On the face of it, it shouldn’t stop the two Asian giants from embracing each other—it certainly is not worth a war. 

We are talking of a pivotal moment in human history, concerning the lives of one third of world’s 8 billion people, a moment when West’ hegemony of 500 years could finally be over. 

The other alternative is to let Westerners play its game of divide-and-rule, fuelled by toxic media. 

Nothing would please them more than to have a Indo-China War. 

Asia’s Century or history’s prisoners—the choice is stark. 

Not that the leadership of two countries is unaware of what is at stake. 

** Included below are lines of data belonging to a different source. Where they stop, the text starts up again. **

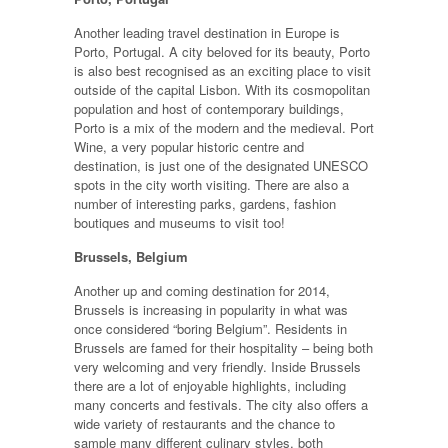
Another leading travel destination in Europe is
Porto, Portugal. A city beloved for its beauty, Porto
is also best recognised as an exciting place to visit
outside of the capital Lisbon. With its cosmopolitan
population and host of contemporary buildings,
Porto is a mix of the modern and the medieval. Port
Wine, a very popular historic centre and
destination, is just one of the designated UNESCO
spots in the city worth visiting. There are also a
number of interesting parks, gardens, fashion
boutiques and museums to visit too!
Brussels, Belgium
Another up and coming destination for 2014,
Brussels is increasing in popularity in what was
once considered “boring Belgium”. Residents in
Brussels are famed for their hospitality – being both
very welcoming and very friendly. Inside Brussels
there are a lot of enjoyable highlights, including
many concerts and festivals. The city also offers a
wide variety of restaurants and the chance to
sample many different culinary styles, both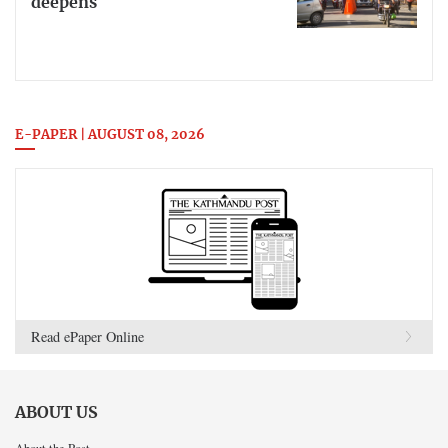
deepens
E-PAPER | AUGUST 08, 2026
Read ePaper Online
ABOUT US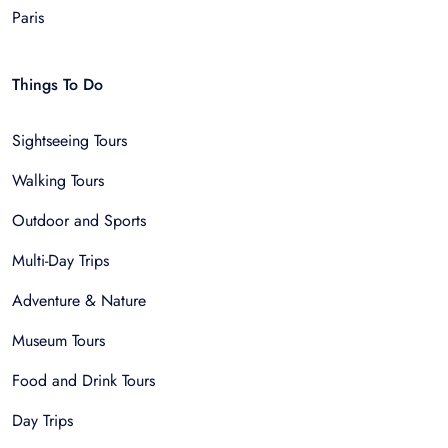
Paris
Things To Do
Sightseeing Tours
Walking Tours
Outdoor and Sports
Multi-Day Trips
Adventure & Nature
Museum Tours
Food and Drink Tours
Day Trips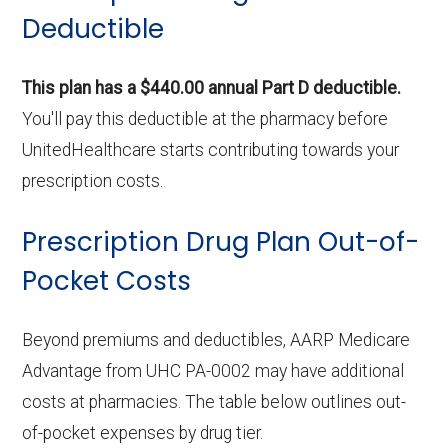
Deductible
This plan has a $440.00 annual Part D deductible.
You'll pay this deductible at the pharmacy before
UnitedHealthcare starts contributing towards your
prescription costs.
Prescription Drug Plan Out-of-
Pocket Costs
Beyond premiums and deductibles, AARP Medicare
Advantage from UHC PA-0002 may have additional
costs at pharmacies. The table below outlines out-
of-pocket expenses by drug tier.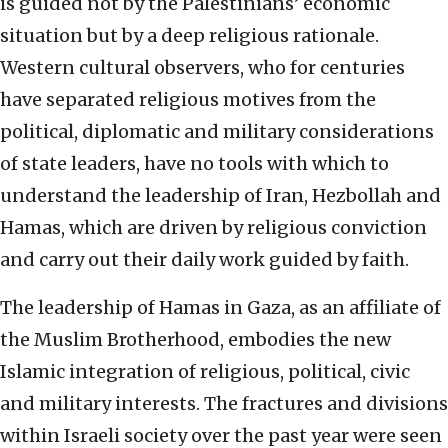
is guided not by the Palestinians’ economic
situation but by a deep religious rationale.
Western cultural observers, who for centuries
have separated religious motives from the
political, diplomatic and military considerations
of state leaders, have no tools with which to
understand the leadership of Iran, Hezbollah and
Hamas, which are driven by religious conviction
and carry out their daily work guided by faith.
The leadership of Hamas in Gaza, as an affiliate of
the Muslim Brotherhood, embodies the new
Islamic integration of religious, political, civic
and military interests. The fractures and divisions
within Israeli society over the past year were seen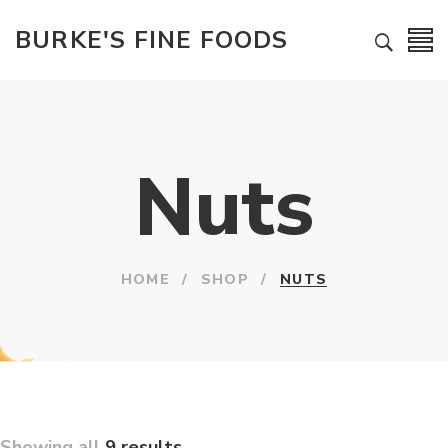
BURKE'S FINE FOODS
Nuts
HOME
/
SHOP
/
NUTS
Showing all
9 results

For all we know, they could be acting fools while BRICS and SCO take over the world. 

It’s clear West is forcing a war on China. 

The narrative swings from “expansionist” to “debt-trap-inducer” to “human rights” in Xinjiang to spy balloons and all that. 

Taiwan is not trying to free itself from China—instead it’s claim is for whole of mainland!

There is a ring thrown around China through QUAD, AUKUS, US-Japan-Korea bloc and dozens of military bases. 

All this while China is using trade—and not war—to grow. 

Indeed, its West—and not China—which doesn’t want a peaceful Indo-Pacific. 

Sooner than later, they would force the issue in this watery expanse—let there be no doubt. 

India and China could either fight each other to death; or join hands for the prosperous future of its people. 

All this for what? The border which the Britishers kept changing as it suited them?